As ações da Chipotle formaram um padrão gráfico de topo duplo a US$ 66,6, com uma linha de pescoço a US$ 48,20, seu nível mais baixo em agosto do ano passado.

A ação formou um padrão de flâmula de baixa, um sinal de continuação popular. Além disso, caiu abaixo das médias móveis exponenciais (EMAs) de 50 e 200 semanas, indicando que os ursos estão no controle. As duas linhas estão prestes a se cruzar, formando um padrão de cruz da morte.

Osciladores como o Índice de Força Relativa (RSI) e o Awesome Oscillator apontaram para baixo. Portanto, o preço das ações da Chipotle provavelmente continuará caindo nos próximos meses.

O preço-alvo inicial das ações da CMG será de US$ 44, ao longo da linha de tendência ascendente que conecta as mínimas desde março de 2020. Se isso acontecer, o próximo ponto a ser observado será em US$ 35,37, seu nível mais baixo em outubro do ano passado. Esse alvo está cerca de 26% abaixo do nível atual. Uma movimentação acima da média móvel de 50 semanas, em US$ 54, invalidará a visão pessimista.

Lucros da CMG acima do esperado.

O preço das ações da Chipotle despencou com o aumento das preocupações sobre a economia americana. Essas preocupações continuaram a crescer após o discurso do Dia da Libertação de Donald Trump. em que ele anunciou suas tarifas recíprocas sobre todos os países.

Antes disso, Trump anunciou uma tarifa de 25% sobre todos os produtos do México, alegadamente por seu papel no tráfico de fentanil.

Essas tarifas significam que o Chipotle agora está pagando mais pelos seus insumos, já que cerca de 50% de seus abacates são provenientes do México. Outros fornecedores são de países como Peru, Colômbia e República Dominicana.

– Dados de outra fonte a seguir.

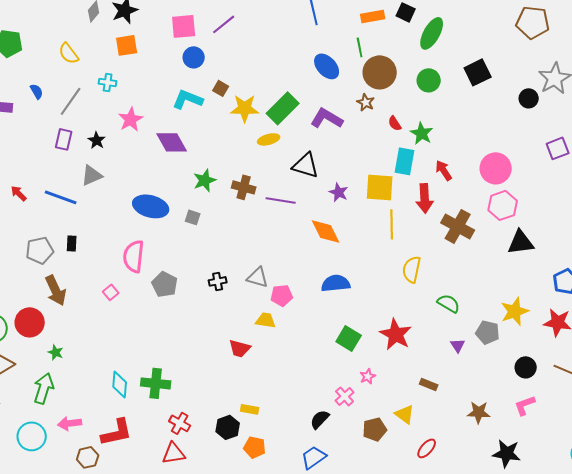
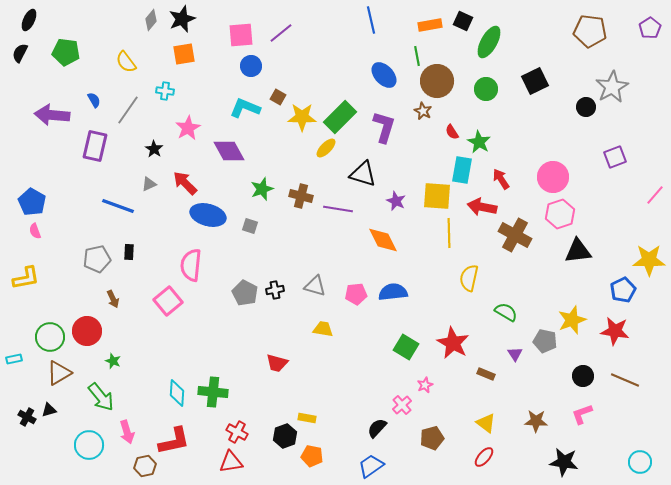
purple L-shape: (327, 118) -> (384, 127), turned 76
purple rectangle: (64, 139) -> (95, 146), moved, size x1.4
yellow ellipse: (269, 139) -> (326, 148), turned -30
gray triangle: (92, 175) -> (149, 184), size x0.7
red arrow: (19, 193) -> (185, 183), moved, size x1.5
red arrow: (425, 198) -> (482, 207), turned 104
gray pentagon: (165, 284) -> (245, 293), moved
brown arrow: (56, 290) -> (113, 299), size x0.6
pink square: (111, 292) -> (168, 301), size x1.8
pink pentagon: (282, 295) -> (356, 294), moved
red trapezoid: (240, 348) -> (277, 363), moved
brown rectangle: (429, 384) -> (486, 374), moved
green arrow: (44, 388) -> (101, 397), turned 124
yellow triangle: (405, 414) -> (486, 423), moved
pink arrow: (70, 423) -> (127, 432), turned -100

Uma empresa como a Chipotle só pode responder a essas tarifas aumentando os preços dos produtos vendidos em suas lojas. O desafio é que um aumento de 25% levará a menores vendas. A empresa também pode absorver parte dessas tarifas em sua demonstração de resultados, o que normalmente levará a uma redução de margem.

Outro fator preocupante para o Chipotle é que a confiança do consumidor nos EUA continuou caindo nos últimos meses. Um relatório recente do Conference Board mostrou que a confiança despencou acentuadamente no mês passado.

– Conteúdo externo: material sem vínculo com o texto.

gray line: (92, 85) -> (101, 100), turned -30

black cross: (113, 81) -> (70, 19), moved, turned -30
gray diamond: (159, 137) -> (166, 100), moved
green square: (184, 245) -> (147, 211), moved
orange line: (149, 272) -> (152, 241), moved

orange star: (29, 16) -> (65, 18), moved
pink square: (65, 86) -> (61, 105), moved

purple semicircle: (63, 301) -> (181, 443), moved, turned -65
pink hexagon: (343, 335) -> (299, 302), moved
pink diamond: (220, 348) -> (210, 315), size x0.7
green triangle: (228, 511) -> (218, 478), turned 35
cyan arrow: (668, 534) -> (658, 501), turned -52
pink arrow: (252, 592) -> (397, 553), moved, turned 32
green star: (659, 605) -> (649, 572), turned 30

Portanto, os próximos resultados da Chipotle fornecerão mais detalhes sobre seus negócios e perspectivas futuras. Analistas de Wall Street estimam que a receita da empresa aumentou 9,5% no último trimestre. Os analistas mais otimistas preveem uma receita de US$ 3,08 bilhões. A Chipotle Mexican Grill tem um longo histórico de superar as estimativas dos analistas.

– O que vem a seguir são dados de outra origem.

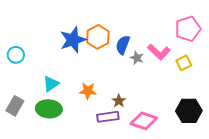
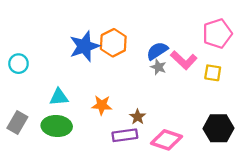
blue semicircle: (123, 45) -> (157, 51), moved, turned 36
yellow square: (184, 63) -> (213, 73), turned 35
cyan triangle: (51, 84) -> (59, 97), turned 30

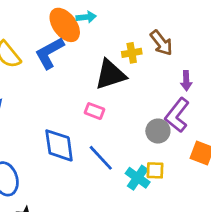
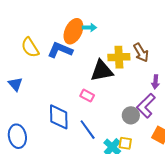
orange ellipse: (65, 25) -> (73, 31), turned 55
blue L-shape: (49, 53) -> (60, 50), turned 45
yellow cross: (132, 53) -> (119, 57), size x1.5

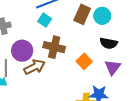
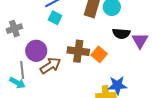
brown cross: (54, 47) -> (78, 51), moved
purple triangle: (113, 67) -> (140, 41), moved

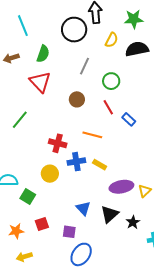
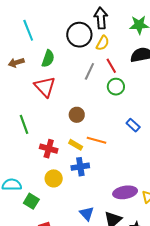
yellow semicircle: (112, 40) -> (103, 43), moved
brown circle: (77, 99) -> (77, 115), moved
red line: (108, 107) -> (111, 66), moved
green line: (20, 120) -> (24, 124), turned -60
red cross: (58, 143) -> (49, 149), moved
yellow rectangle: (100, 165) -> (76, 145), moved

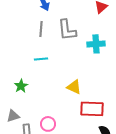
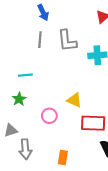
cyan line: (41, 59) -> (25, 75), moved
pink circle: (48, 124) -> (49, 116), moved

A estimativa média para o lucro por ação (EPS) da Chipotle é de US$ 0,28, acima dos US$ 0,27 do ano passado. Os analistas esperam que sua receita anual cresça para US$ 12,6 bilhões este ano, seguida por US$ 14,3 bilhões em 2026.

Analistas de Wall Street esperam que o preço das ações da Chipotle suba para US$ 62,35, acima do nível atual de US$ 48,70. Esses analistas citam sua forte participação de mercado no setor de restaurantes casuais e o fato de que Scott Boatwright, seu CEO, trabalhou em estreita colaboração com Brian Niccol, o CEO anterior que ingressou na Starbucks no ano passado.